Lynette Ramoutar is nursing a sprained ankle and an inflamed tendon in her wrist.
After the lawyer showed up for her 10th physiotherapy session at Therapy Works on a recent Monday, an assistant began wrapping the affected joints with heating pads in preparation for a brief massage.
She is not the only one to seek such treatment. Massages are a common form of therapy at the business, said owner Jerry Smith, who explained that Swedish and deep-tissue varieties are often used to treat sports injuries.
Such sessions are among many types of massage offered in the Virgin Islands for health, recovery and relaxation.
“Massage isn’t a luxury, but a necessity,” said Levi James, a massage therapist at Journeys Health Spa. “You have people sitting at desks typing with head down all day; people on their phones all day — all of that increases stress level.”
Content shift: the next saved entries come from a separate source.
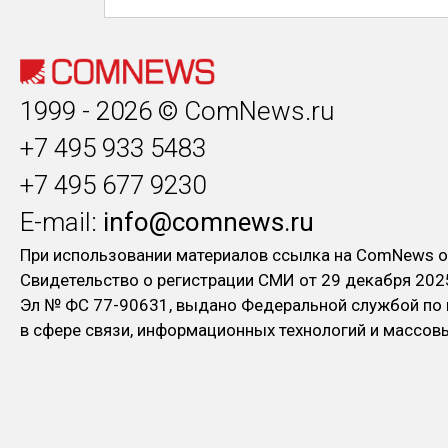
1999 - 2026 © ComNews.ru
+7 495 933 5483
+7 495 677 9230
E-mail:
info@comnews.ru
При использовании материалов ссылка на ComNews о
Свидетельство о регистрации СМИ от 29 декабря 202
Эл № ФC 77-90631, выдано Федеральной службой по
в сфере связи, информационных технологий и массо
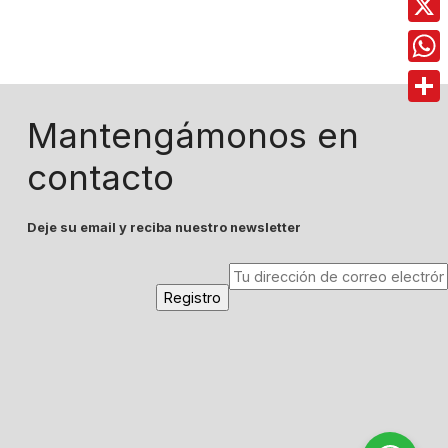
X
Wha
Comp
Mantengámonos en
contacto
Deje su email y reciba nuestro newsletter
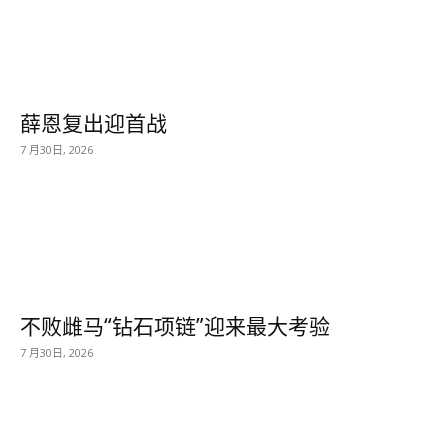
薛恩复出迎首战
7 月30日, 2026
不败雌马“钻石项链”迎来最大考验
7 月30日, 2026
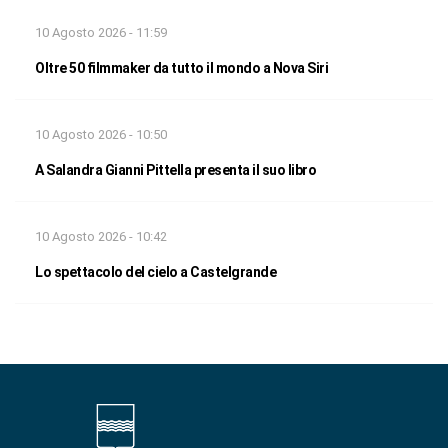
10 Agosto 2026 - 11:59
Oltre 50 filmmaker da tutto il mondo a Nova Siri
10 Agosto 2026 - 10:50
A Salandra Gianni Pittella presenta il suo libro
10 Agosto 2026 - 10:42
Lo spettacolo del cielo a Castelgrande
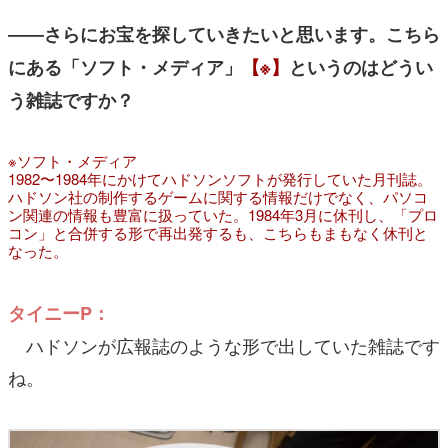
――さらにお宝を探していきたいと思います。こちら
にある「ソフト・メディア」
【※】
というのはどうい
う雑誌ですか？
※ソフト・メディア
1982〜1984年にかけてハドソンソフトが発行していた月刊誌。
ハドソン社の制作するゲームに関する情報だけでなく、パソコ
ン関連の情報も豊富に扱っていた。1984年3月に休刊し、「プロ
コン」と合併する形で再出発するも、こちらもまもなく休刊と
なった。
タイニーP：
ハドソンが広報誌のような形で出していた雑誌です
ね。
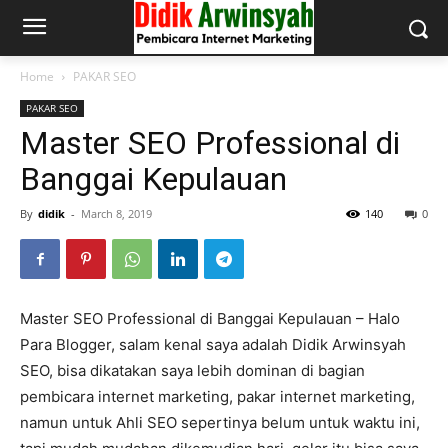
Home
PAKAR SEO
PAKAR SEO
Master SEO Professional di
Banggai Kepulauan
By
didik
-
March 8, 2019
140
0
Master SEO Professional di Banggai Kepulauan – Halo
Para Blogger, salam kenal saya adalah Didik Arwinsyah
SEO, bisa dikatakan saya lebih dominan di bagian
pembicara internet marketing, pakar internet marketing,
namun untuk Ahli SEO sepertinya belum untuk waktu ini,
Among Journeys’ offerings are special massages for women, according to owner Doug Arter.
“Pre-natal massage is usually basic massage techniques to relax the muscular and nervous system,” Mr. Arter explained.
A session called a myofascial release helps ease tension caused by the changes a woman’s body undergoes during pregnancy, according to the massage therapist, who added that a similar massage can help relieve menstrual pains.
Other options come from the far East. Serenity Spa at Sopers Hole offers an oil-based massage called the Shirodhara, which focuses on the head.
“It’s good for relaxation, good for migraines, good for sleep issues, good for head and scalp health,” spa manager Monali Bhatewara said.
Originating from India, the method uses oils, buttermilk and other ingredients.
“It’s not only for beauty but for health purposes,” Ms. Bhatewara said, adding that apart from relaxing the muscles, the treatment also improves hair health and growth.
Amara Spa at The Moorings offers the Oriental Massage, which lasts for at least 70 minutes and uses aromatic herbal Indian oils, said manager Appu Ganesan.
Though it focuses largely on the head, the massage also involves foot reflexology, explained Mr. Ganesan, adding that it can improve immunity and flexibility.
Choosing a massage
Given so many choices, how should one decide?
Just ask, Mr. James suggested.
“The ideal situation is to let the massage therapist feel or touch what is going on; then you go from there for your own good and satisfaction,” he said. “You have to marry fitness, water intake, flexibility, why you’re jacked up in the first place. … You can’t expect to get one massage for an hour and expect to be fit.”